During circular process of gas injection and withdrawal, the salt cavern for gas storage experience rapid temperature changes. The thermal effect coupling with the boundary conditions generates thermal stress, which induce the micro-fractures rock salt at the wall of underground cavity. Based on DEM, the Particle Flow Code is used to simulate the rock salt with interlayers. A novel hybrid DEM model is proposed, incorporating the rheological behavior of the pure rock salt, and the brittle character of interbedded mudstone. This model is capable of representing the macro-mechanical rock properties of laboratory observations. The high temperature decreases the compressive strength, makes the behavior of rock salt become more ductile instead of being brittle. The presence of interlayer induces more complex micro-cracking path, due to the heterogeneous heat transfer. Results illustrates the significant influence of temperature on the rock salt, resulting in the attenuation of the strength, induced thermal tensile cracking, and form weak zone around the interface of interlayers. The investigation of micro-mechanical response to the temperature influence can help us to predict the evolution of the damage zone around the interbedded salt cavern gas storage.

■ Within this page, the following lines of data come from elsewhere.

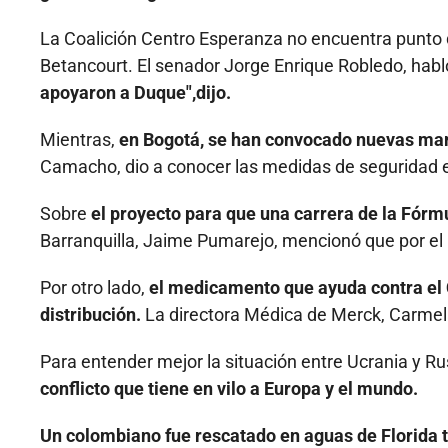
La Coalición Centro Esperanza no encuentra punto de
Betancourt. El senador Jorge Enrique Robledo, habló
apoyaron a Duque",dijo.
Mientras,
en Bogotá, se han convocado nuevas mar
Camacho, dio a conocer las medidas de seguridad e
Sobre
el proyecto para que una carrera de la Fórm
Barranquilla, Jaime Pumarejo, mencionó que por el
Por otro lado,
el medicamento que ayuda contra el C
distribución.
La directora Médica de Merck, Carmel
Para entender mejor la situación entre Ucrania y Ru
conflicto que tiene en vilo a Europa y el mundo.
Un colombiano fue rescatado en aguas de Florida t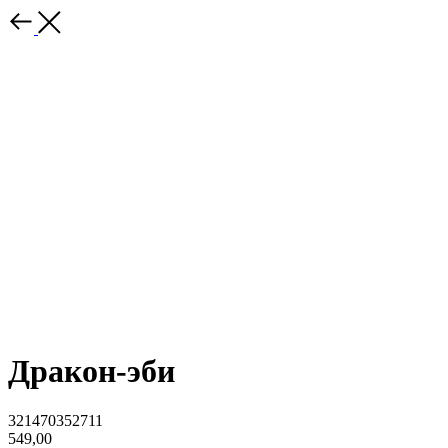
Дракон-эби
321470352711
549,00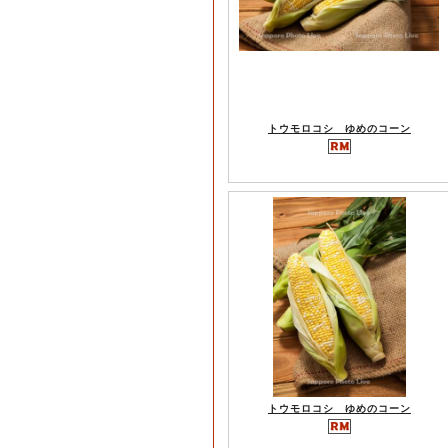
トウモロコシ ゆめのコーン
トウモロコシ ゆめのコーン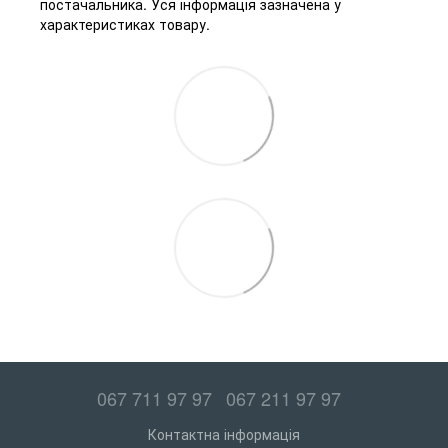
постачальника. Уся інформація зазначена у
характеристиках товару.
067 711 97 97
067 211 97 97
Контактна інформація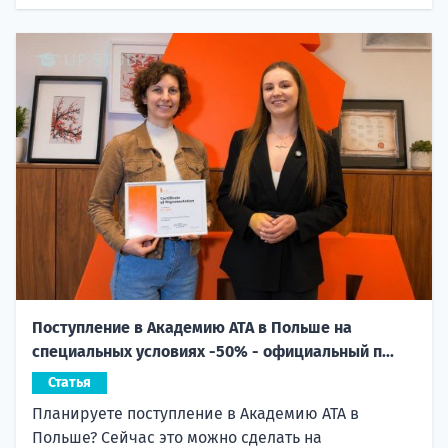
Поступление в Академию ATA в Польше на
специальных условиях -50% - официальный п...
Статья
Планируете поступление в Академию ATA в
Польше? Сейчас это можно сделать на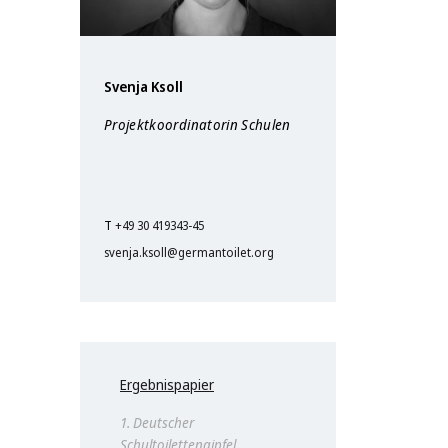
Svenja Ksoll
Projektkoordinatorin Schulen
T
+49 30 419343-45
svenja.ksoll@germantoilet.org
Ergebnispapier
1. Deutscher
Schultoilettengipfel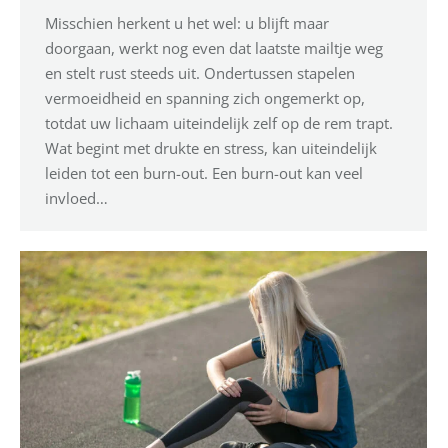
Misschien herkent u het wel: u blijft maar
doorgaan, werkt nog even dat laatste mailtje weg
en stelt rust steeds uit. Ondertussen stapelen
vermoeidheid en spanning zich ongemerkt op,
totdat uw lichaam uiteindelijk zelf op de rem trapt.
Wat begint met drukte en stress, kan uiteindelijk
leiden tot een burn-out. Een burn-out kan veel
invloed…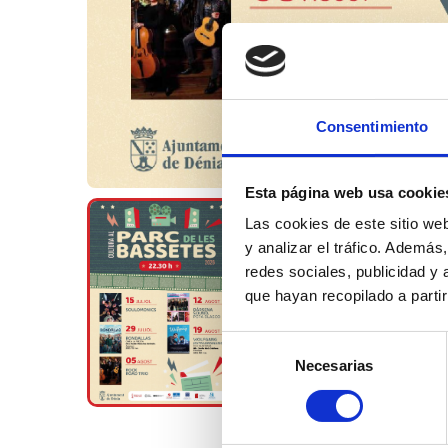
Consentimiento
Esta página web usa cookie
Las cookies de este sitio we
y analizar el tráfico. Ademá
redes sociales, publicidad y
que hayan recopilado a parti
Selección
Necesarias
de
consentimiento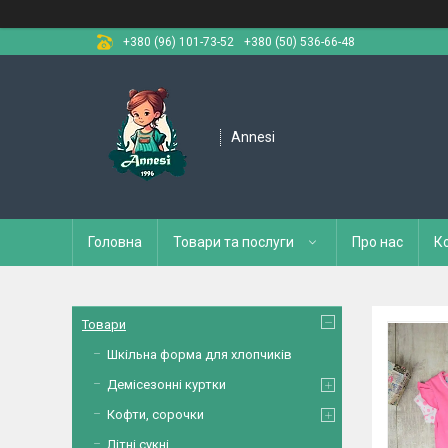
+380 (96) 101-73-52
+380 (50) 536-66-48
Annesi
Головна
Товари та послуги
Про нас
К
Товари
Шкільна форма для хлопчиків
Демісезонні куртки
Кофти, сорочки
Літні сукні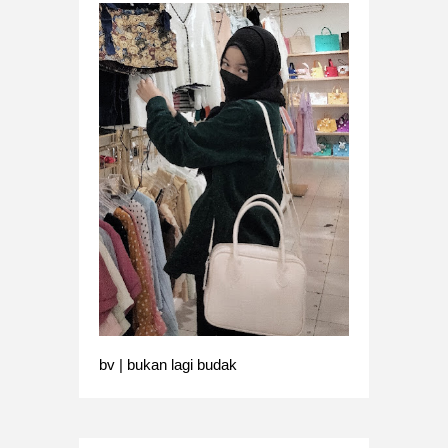
bv | bukan lagi budak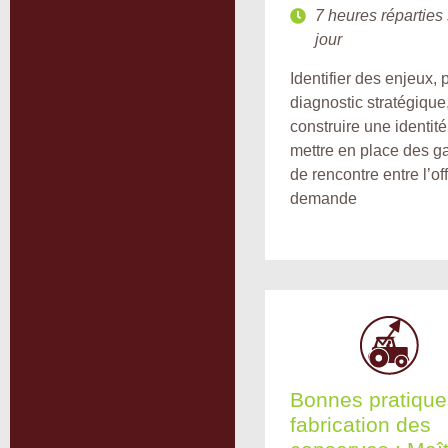
7 heures réparties 
jour
Identifier des enjeux,
diagnostic stratégique
construire une identité
mettre en place des g
de rencontre entre l’off
demande
Bonnes pratique
fabrication des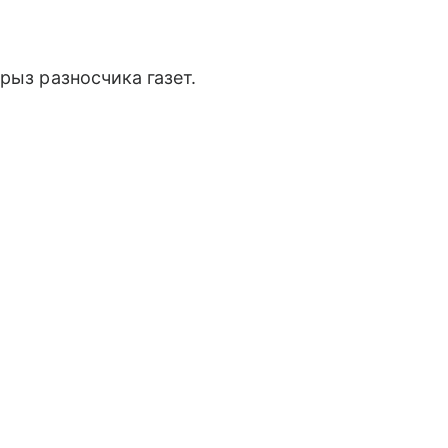
рыз разносчика газет.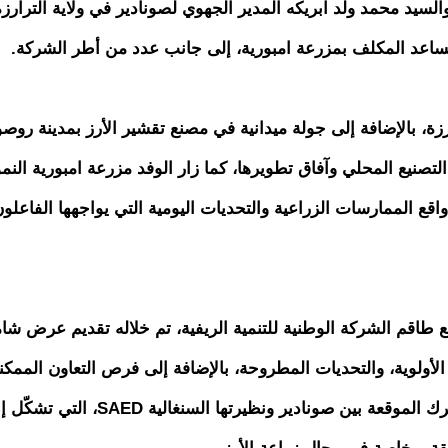
لسيد محمد ولد ابريكه المدير الجهوي لصونادير في ولاية الترارزة
مساعد المكلف بمزرعة امبورية، إلى جانب عدد من أطر الشركة.
رزة، بالإضافة إلى جولة ميدانية في مصنع تقشير الأرز بمدينة روصو
صنيع المحلي وآفاق تطويرها، كما زار الوفد مزرعة امبورية النمو
ع الممارسات الزراعية والتحديات اليومية التي يواجهها الفاعلو
 مع طاقم الشركة الوطنية للتنمية الريفية، تم خلاله تقديم عرض شا
لأولوية، والتحديات المطروحة، بالإضافة إلى فرص التعاون الممكن
ويعد هذا الاجتماع جزءًا من اتفاقية التعاون المشترك الموقعة بين صونادير ونظيرتها السنغا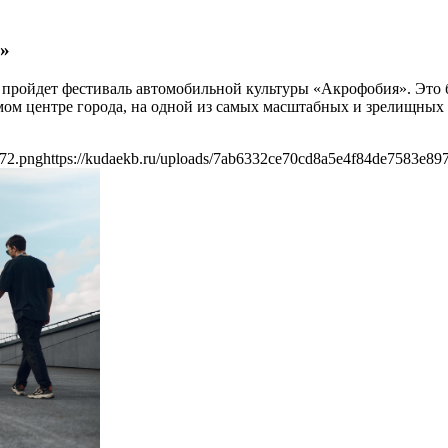
»
а пройдет фестиваль автомобильной культуры «Акрофобия». Это
мом центре города, на одной из самых масштабных и зрелищных
972.png
https://kudaekb.ru/uploads/7ab6332ce70cd8a5e4f84de7583e89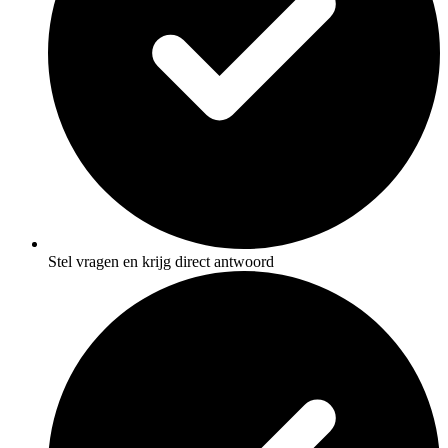
Stel vragen en krijg direct antwoord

Rock salt is commonly accepted as host media for natural gas storage, as well as disposal of nuclear wastes, due to its characters, such as high solubility in pure water, very low permeability (Berest and Brouard 2003), creep behavior (Guessous et al., 1987), great potentiality of self-healing after damage (Chen et al., 2013), and relatively mechanical stability (Li et al., 2014; Zhu et al., 2016). The properties of non-halite evaporates varies different from one to another. (Jackson and Hudec, 2017), the behavior also changes when response to different temperature and confining pressure. High temperature changes the crystal structure of rock salt, which results in the variation of physical properties (Soppe et al., 1994; Cuevas 1997). Underground Gas Storage (UGS) is usually exposed to different temperature environment as the depth of its location varies. Therefore, an adequately capture and characterization of salt rock under different temperatures is essential for the design, construction, and operation of UGS.

As an alternative and promising simulation method, Discrete Element Method (DEM) can be applied to investigate the complexity of rock according to its discontinuum basis (i.e. the discrete element is independent to move from rock mass). DEM treats the rock material as an assembly comprising individual particles bonded at certain contacts modes, for simulating microscopic rock behavior including crack and deformation. Different from the conventional simulation methods, such as Finite Element Method (FEM), or Boundary Element Method (BEM), the cracks in PFC Modeling is the spontaneous consequence of breakage of bonds at which the bond strength is being exceeded by the motion of particles. The simulated fracture can be regarded as extensive microcracks to investigate its complex constitutive behavior. PFC modeling has advantage in study of micro-mechanical behavior of unconsolidated as well as complex non-elastic characters, according to direct application of Newton's second law (Cundall and Strack 1979; Jing and Stephansson, 2007; Martinez, 2012).